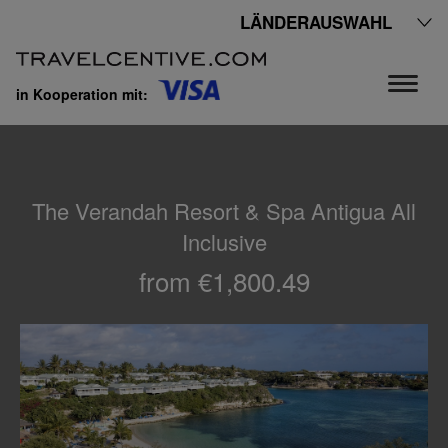
LÄNDERAUSWAHL
in Kooperation mit:
The Verandah Resort & Spa Antigua All
Inclusive
from €1,800.49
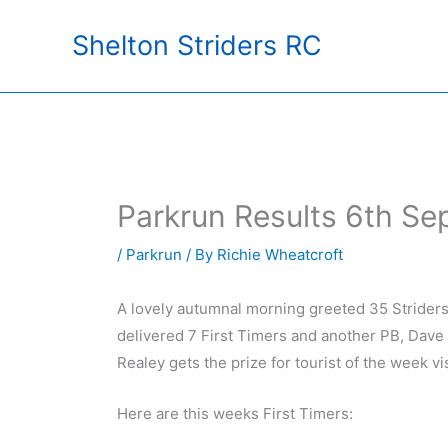
Skip
Shelton Striders RC
to
content
Parkrun Results 6th S
/
Parkrun
/ By
Richie Wheatcroft
A lovely autumnal morning greeted 35 Striders t
delivered 7 First Timers and another PB, Dave
Realey gets the prize for tourist of the week v
Here are this weeks First Timers:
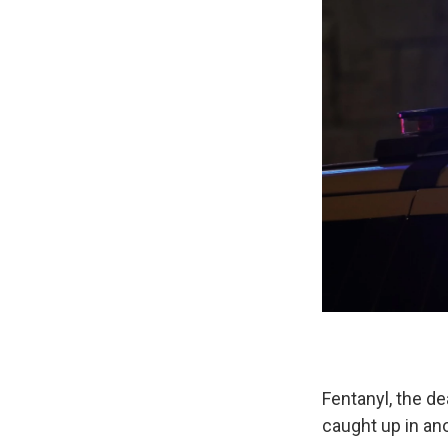
Fentanyl, the de
caught up in an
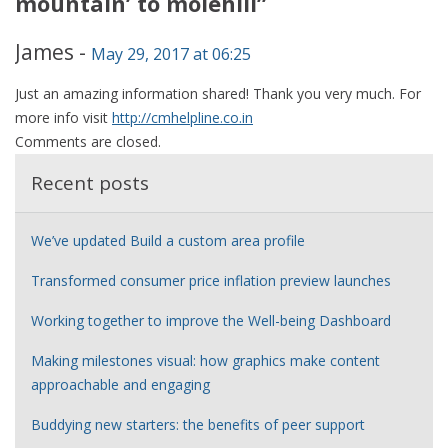
mountain’ to molehill”
James
-
May 29, 2017 at 06:25
Just an amazing information shared! Thank you very much. For
more info visit
http://cmhelpline.co.in
Comments are closed.
Recent posts
We’ve updated Build a custom area profile
Transformed consumer price inflation preview launches
Working together to improve the Well-being Dashboard
Making milestones visual: how graphics make content
approachable and engaging
Buddying new starters: the benefits of peer support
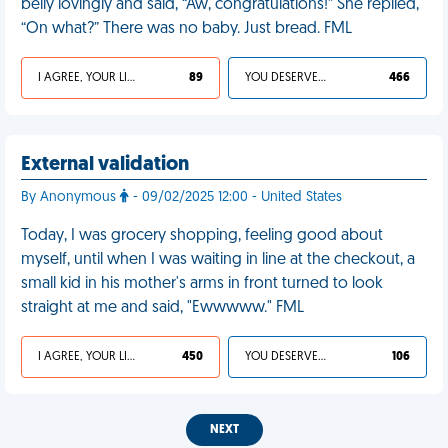
belly lovingly and said, “Aw, congratulations!” She replied,
“On what?” There was no baby. Just bread. FML
I AGREE, YOUR LIFE SUCKS
89
YOU DESERVED IT
466
External validation
By Anonymous
- 09/02/2025 12:00 - United States
Today, I was grocery shopping, feeling good about
myself, until when I was waiting in line at the checkout, a
small kid in his mother's arms in front turned to look
straight at me and said, "Ewwwww." FML
I AGREE, YOUR LIFE SUCKS
450
YOU DESERVED IT
106
NEXT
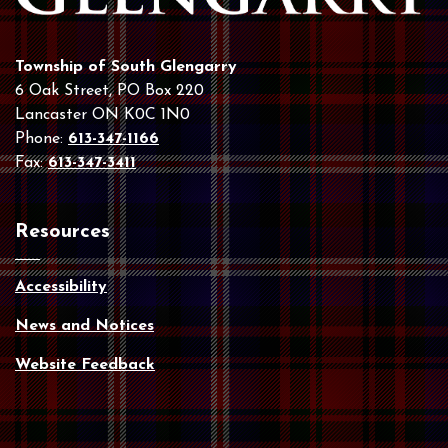
Township of South Glengarry
6 Oak Street, PO Box 220
Lancaster ON K0C 1N0
Phone:
613-347-1166
Fax:
613-347-3411
Resources
Accessibility
News and Notices
Website Feedback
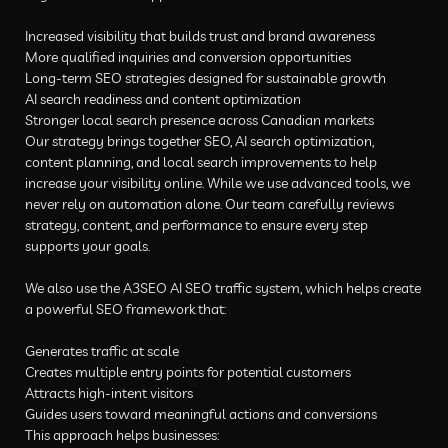
Increased visibility that builds trust and brand awareness
More qualified inquiries and conversion opportunities
Long-term SEO strategies designed for sustainable growth
AI search readiness and content optimization
Stronger local search presence across Canadian markets
Our strategy brings together SEO, AI search optimization,
content planning, and local search improvements to help
increase your visibility online. While we use advanced tools, we
never rely on automation alone. Our team carefully reviews
strategy, content, and performance to ensure every step
supports your goals.
We also use the A3SEO AI SEO traffic system, which helps create
a powerful SEO framework that:
Generates traffic at scale
Creates multiple entry points for potential customers
Attracts high-intent visitors
Guides users toward meaningful actions and conversions
This approach helps businesses:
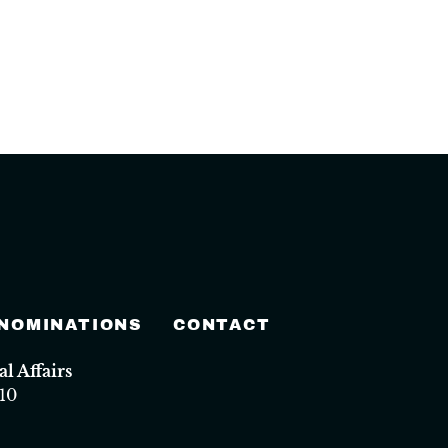
 NOMINATIONS
CONTACT
 Affairs
10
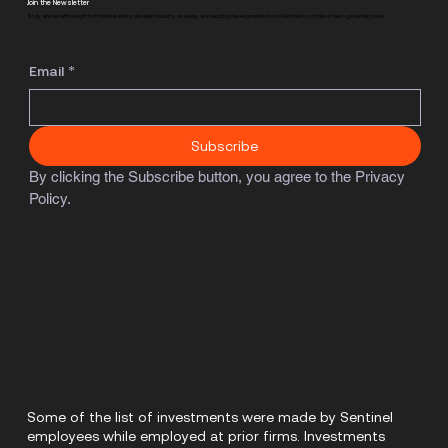
Join the Newsletter
Stay ahead with insight from tech leaders, detailed industry analysis, and exciting developments from Sentinel's portfolio of next-gen enterprises.
Email
*
Subscribe
By clicking the Subscribe button, you agree to the Privacy 
Policy.
Some of the list of investments were made by Sentinel
employees while employed at prior firms. Investments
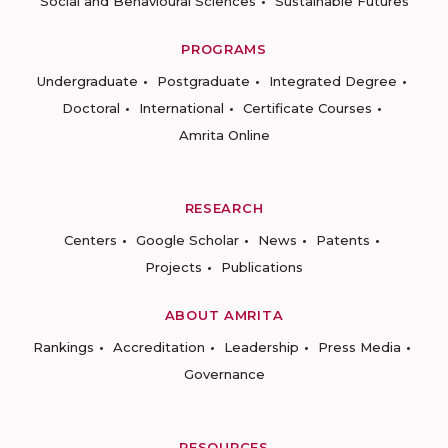
Social and Behavioural Sciences
Sustainable Futures
PROGRAMS
Undergraduate
Postgraduate
Integrated Degree
Doctoral
International
Certificate Courses
Amrita Online
RESEARCH
Centers
Google Scholar
News
Patents
Projects
Publications
ABOUT AMRITA
Rankings
Accreditation
Leadership
Press Media
Governance
RESOURCES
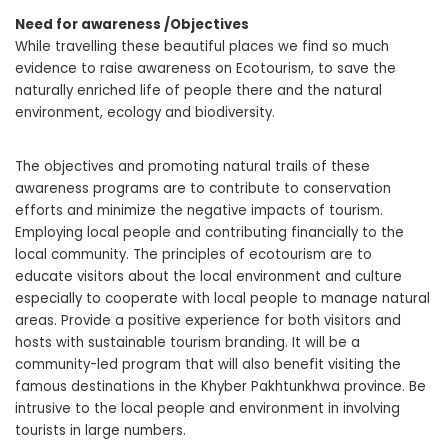
Need for awareness /Objectives
While travelling these beautiful places we find so much
evidence to raise awareness on Ecotourism, to save the
naturally enriched life of people there and the natural
environment, ecology and biodiversity.
The objectives and promoting natural trails of these
awareness programs are to contribute to conservation
efforts and minimize the negative impacts of tourism.
Employing local people and contributing financially to the
local community. The principles of ecotourism are to
educate visitors about the local environment and culture
especially to cooperate with local people to manage natural
areas. Provide a positive experience for both visitors and
hosts with sustainable tourism branding. It will be a
community-led program that will also benefit visiting the
famous destinations in the Khyber Pakhtunkhwa province. Be
intrusive to the local people and environment in involving
tourists in large numbers.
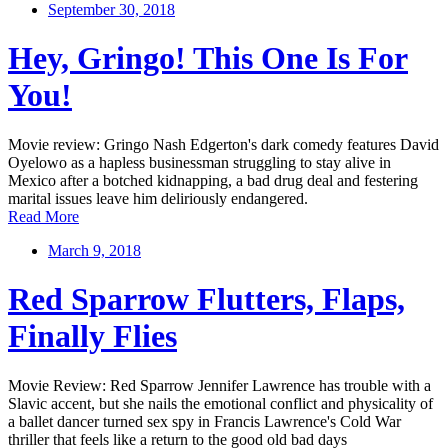
September 30, 2018
Hey, Gringo! This One Is For
You!
Movie review: Gringo Nash Edgerton's dark comedy features David
Oyelowo as a hapless businessman struggling to stay alive in
Mexico after a botched kidnapping, a bad drug deal and festering
marital issues leave him deliriously endangered.
Read More
March 9, 2018
Red Sparrow Flutters, Flaps,
Finally Flies
Movie Review: Red Sparrow Jennifer Lawrence has trouble with a
Slavic accent, but she nails the emotional conflict and physicality of
a ballet dancer turned sex spy in Francis Lawrence's Cold War
thriller that feels like a return to the good old bad days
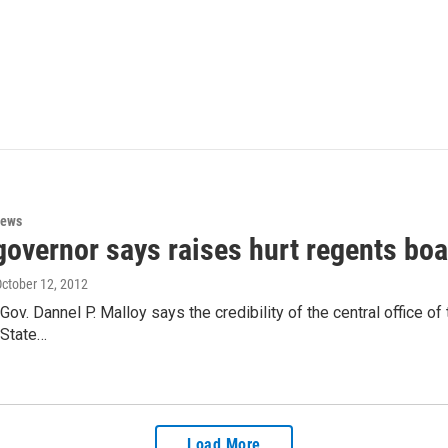
News
overnor says raises hurt regents boar
October 12, 2012
Gov. Dannel P. Malloy says the credibility of the central office o
 State…
Load More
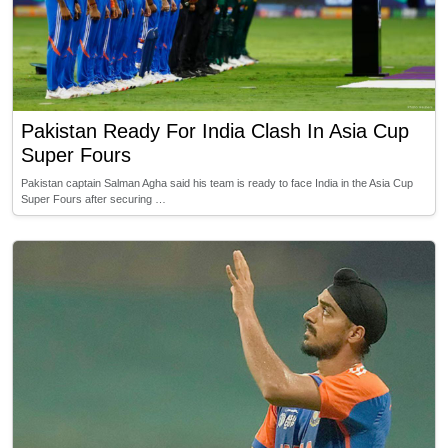
Pakistan Ready For India Clash In Asia Cup
Super Fours
Pakistan captain Salman Agha said his team is ready to face India in the Asia Cup
Super Fours after securing …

**What needs to be done**
Find the string "these" in the records, then copy each line where it occurs.

**Answer section**
While travelling these beautiful places we find so much
The objectives and promoting natural trails of these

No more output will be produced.